El nuevo proyecto de ley es en gran parte, como todas sus leyes predecesoras, una declaración de buenas intenciones que tiene dos carencias fundamentales. La primera es que pone más énfasis en los aspectos cuantitativos que cualitativos de la educación. La segunda es que no establece un mecanismo eficaz de rendición de cuentas por parte de los agentes implicados en el proceso educativo. La expectación que siempre despierta una reforma educativa contrasta sistemáticamente con ese silencio nuclear sobre la rendición de cuentas y que, veladamente, como una máscara inevitable, irá embargando su música:
Oídme.
Nadie oyó nada. Una sonrisa oscura veladamente puso su dulce máscara
sobre el rostro, borrándolo.
Un soplo sonó. Oídme. Todos, todos pusieron su delicado oído.
Oídme. Y se oyó puro, cristalino, el silencio.
Vicente Aleixandre, fragmento de El Moribundo.

[1] Joan Báez: “La Llorona”.
[2] Incluya aquí el lector su lista favorita de ejemplos.
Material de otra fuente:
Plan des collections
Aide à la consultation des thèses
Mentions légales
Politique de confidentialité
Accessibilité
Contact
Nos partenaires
[3] Ocho reformas y media.
[4] Como dictador vivo no rindió cuentas nunca.
[5] Un resumen-presentación del proyecto de ley puede encontrarse aquí.
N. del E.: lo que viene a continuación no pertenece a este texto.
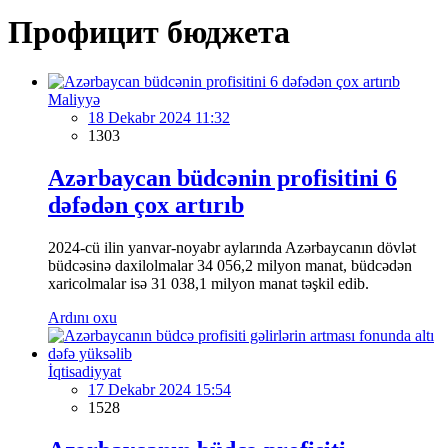
Профицит бюджета
Maliyyə
18 Dekabr 2024 11:32
1303
Azərbaycan büdcənin profisitini 6
dəfədən çox artırıb
2024-cü ilin yanvar-noyabr aylarında Azərbaycanın dövlət
büdcəsinə daxilolmalar 34 056,2 milyon manat, büdcədən
xaricolmalar isə 31 038,1 milyon manat təşkil edib.
Ardını oxu
İqtisadiyyat
17 Dekabr 2024 15:54
1528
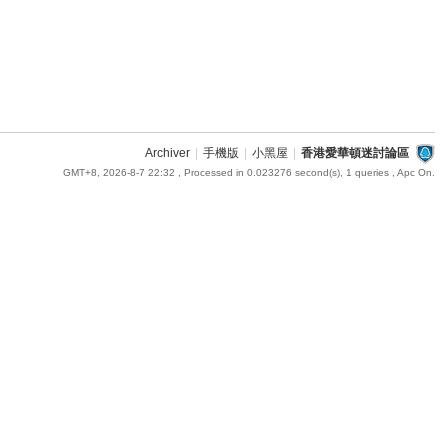
Archiver
|
手機版
|
小黑屋
|
香港愛華頓迷討論區
GMT+8, 2026-8-7 22:32
, Processed in 0.023276 second(s), 1 queries , Apc On.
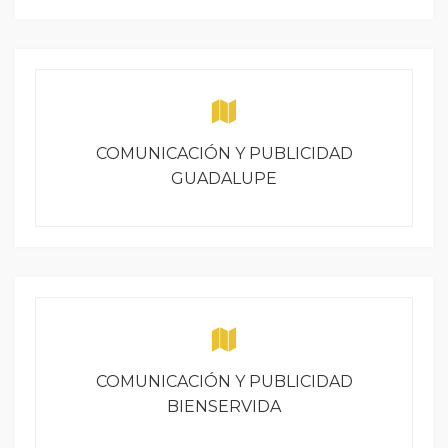
COMUNICACIÓN Y PUBLICIDAD
GUADALUPE
COMUNICACIÓN Y PUBLICIDAD
BIENSERVIDA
[6] Podría aducirse que al observar una mejora en el PIB publicado los agentes económicos reaccionarían positivamente aumentando el gasto e induciendo un aumento efectivo en el PIB, que es parecido al argumento de recuperar a estudiantes para el sistema sobre la base de la relajación de los requisitos mínimos.
[7] Hanushek, E. A. y Woessmann L. (2012): "Do better schools lead to more growth? Cognitive skills, economic outcomes, and causation." Journal of Economic Growth, 17, 4: 267-321.
[8] El valor añadido del profesor se obtiene estimando su influencia sobre el desarrollo cognitivo de los estudiantes a su cargo, una vez descontados otros factores fuera del control del profesor.
[9] No estoy defendiendo la virtud del sistema de oposiciones, sino destacando los resultados de enfrentarse a una prueba con las reglas de juego bien establecidas. Aunque los tribunales (y por lo tanto los criterios de corrección) podían diferir entre regiones, el temario era común en todas las Comunidades Autónomas.